When I don't have the default call operator in the struct, everything works as expected (with valid argument lists). If I add it to the struct (as in the code above), the default operator gets called everytime, no matter which arguments I call it with.

In my understanding, the lambda-call-operators and the structs (default) call-operator are present in the same scope. Therefore, they should all be looked at for the overload resolution. Since the lamdba-operator is more specific than the generic default operator, it should be chosen.

Apparently that is not the case. Why is that?

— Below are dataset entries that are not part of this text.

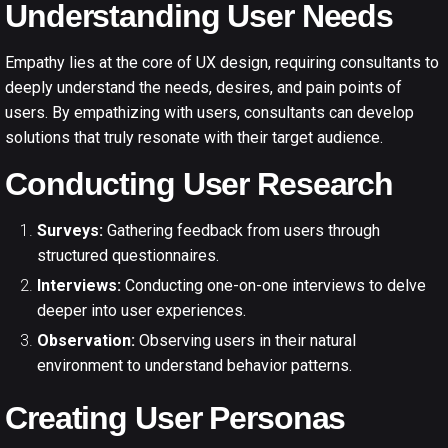
Understanding User Needs
Empathy lies at the core of UX design, requiring consultants to
deeply understand the needs, desires, and pain points of
users. By empathizing with users, consultants can develop
solutions that truly resonate with their target audience.
Conducting User Research
Surveys:
Gathering feedback from users through
structured questionnaires.
Interviews:
Conducting one-on-one interviews to delve
deeper into user experiences.
Observation:
Observing users in their natural
environment to understand behavior patterns.
Creating User Personas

I tested on Microsoft Visual C++ , Clang and GCC (all in their latest versions).

Edit:

• MSVC 15.8.9
• GCC 9.0.0 (via Wandbox )
• Clang 8.0.0 (via Wandbox )

Answer 1

It's simple when you spot it: your operator is not const -qualified, while the lambda's one is (unless you define the lambda as mutable ). Hence, it is a better match for your non-const instance of Poc .

Just add the missing const :

auto operator() (Ts...) const